O Ministério da Saúde também vai incentivar, ao longo de todo o ano, as secretarias estaduais e municipais de saúde para que promovam, em parceria com as secretarias de educação, a vacinação em escolas públicas e privadas. Para orientar esta mobilização, já foi distribuído informe técnico aos estados e municípios e, em fevereiro, inicia a capacitação a distância aos profissionais de saúde e professores. Também está previsto reforço nas escolas sobre a importância da vacina para adolescentes, pais e professores, com distribuição do Guia Prático sobre HPV.
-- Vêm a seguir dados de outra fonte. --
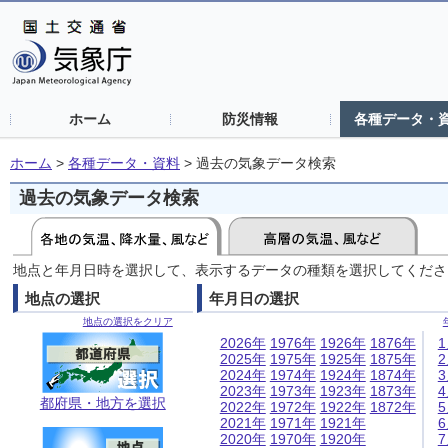
ホーム
防災情報
各種データ・
ホーム
>
各種データ・資料
>
過去の気象データ検索
過去の気象データ検索
地点と年月日時を選択して、表示するデータの種類を選択してくださ
地点の選択
年月日の選択
地点の選択をクリア
2026年
1976年
1926年
1876年
2025年
1975年
1925年
1875年
2024年
1974年
1924年
1874年
2023年
1973年
1923年
1873年
都府県・地方を選択
2022年
1972年
1922年
1872年
2021年
1971年
1921年
2020年
1970年
1920年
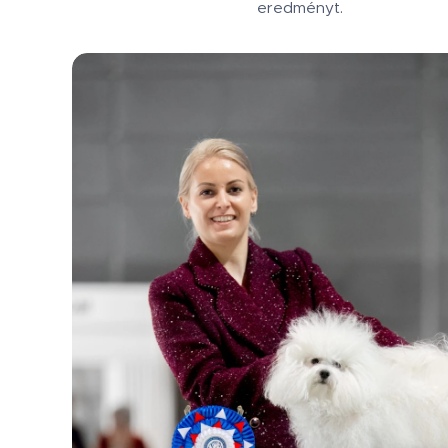
eredményt.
De acordo com o Ministério, a vacina contra HPV tem eficácia comprovada para proteger mulheres que ainda não iniciaram a vida sexual e, por isso, não tiveram nenhum contato com o vírus. Hoje, é utilizada como estratégia de saúde pública em 51 países, por meio de programas nacionais de imunização.

O vírus

São mais de 100 variações do vírus HPV. Dentre os mais perigosos estão os tipos 16 e 18, responsáveis por 70% dos casos de câncer de colo do útero. Além do ato sexual, o HPV pode ser transmitido através do toque com uma região afetada. Por isso, médicos e cientistas destacam as medidas de prevenção no combate à doença, como o uso de preservativos em todas as relações sexuais. Entretanto, a camisinha não oferece proteção completa. Por isso, outro recurso fortemente defendido por especialistas é o Papanicolau, exame capaz detectar alterações cervicais ou células anormais antes que evoluam para um quadro cancerígeno. Há, ainda, um teste de HPV, que identifica a presença do agente por meio de uma análise molecular.

O HPV não é uma ameaça apenas para o sexo feminino. “Estima-se que 60% dos homens com idade entre 18 e 70 anos tenham HPV no pênis, indo desde uma pequena verruga na região a uma contaminação em todo o órgão”, alerta Luisa Lina Villa, diretora do Instituto Ludwing de Pesquisa sobre o Câncer. O tratamento pode ser bastante doloroso, realizado através de corte, congelamento ou queima da região afetada.